Selain itu, haluan negara merupakan panduan bagi pemimpin di tingkat nasional dan daerah untuk membuat program dan kebijakan. Karena itu, PPHN bersifat ideologis, bukan teknokratis. ”Untuk itu, diperlukan konvensi ketatanegaraan yang dilakukan pimpinan MPR dengan para pimpinan lembaga tinggi negara,” kata Djarot.
Substansi PPHN merujuk pada visi dan misi negara yang tertuang dalam Pembukaan UUD 1945, yaitu mewujudkan Indonesia yang merdeka, bersatu, berdaulat, adil, dan makmur. Terdapat tiga ranah utama yang diatur, yakni soal pembangunan karakter dan kualitas sumber daya manusia, tata kelola sistem politik dan pemerintahan, serta pembangunan ekonomi dan kesejahteraan.

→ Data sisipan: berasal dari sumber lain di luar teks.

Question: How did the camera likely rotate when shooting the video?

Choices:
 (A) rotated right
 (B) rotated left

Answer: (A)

Ia melanjutkan, substansi PPHN merujuk pada visi dan misi negara yang tertuang dalam Pembukaan UUD 1945, yaitu mewujudkan Indonesia yang merdeka, bersatu, berdaulat, adil, dan makmur. Terdapat tiga ranah utama yang diatur, yakni soal pembangunan karakter dan kualitas sumber daya manusia, tata kelola sistem politik dan pemerintahan, serta pembangunan ekonomi dan kesejahteraan. ”Itu semua ada di PPHN, nanti akan dibahas lagi dalam rapat gabungan,” ujar Djarot.
Memaksakan
Direktur Pusat Studi Konstitusi (Pusako) Universitas Andalas Feri Amsari menilai, upaya untuk mengatur haluan negara melalui konvensi ketatanegaraan tidak tepat. Hal itu justru terlihat memaksakan agar PPHN bisa tetap dibentuk.

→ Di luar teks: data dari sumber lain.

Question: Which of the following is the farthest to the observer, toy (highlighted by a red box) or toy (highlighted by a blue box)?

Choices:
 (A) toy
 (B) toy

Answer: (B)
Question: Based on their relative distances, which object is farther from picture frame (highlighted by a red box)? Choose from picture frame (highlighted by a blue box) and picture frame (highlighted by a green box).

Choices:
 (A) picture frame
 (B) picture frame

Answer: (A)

Sebab, konvensi ketatanegaraan adalah kebiasaan ketatanegaraan yang telah ajek dan dilakukan berulang-ulang. Konvensi tidak perlu diatur dalam UU karena sifatnya yang seremonial. Selain itu, hal yang diatur dalam konvensi ketatanegaraan bisa hilang jika ada UU yang mengatur secara berbeda.
”Tidak ada konvensi ketatanegaraan yang disepakati seperti jalur kesepakatan formil ketatanegaraan di MPR. Itu harus dijalankan dulu, lalu kemudian dianggap sebagai sebuah konvensi,” kata Feri.
Ia juga mengingatkan agar masyarakat sipil tetap mengawal isu amendemen konstitusi. Sebab, ide yang digulirkan MPR tidak serta-merta menutup celah amendemen konstitusi.
Kepentingan yang terkait dengan amendemen tidak sekadar pembentukan haluan negara, tetapi juga terkait dengan mengembalikan MPR sebagai lembaga tertinggi yang berwenang memilih presiden serta perpanjangan masa jabatan presiden.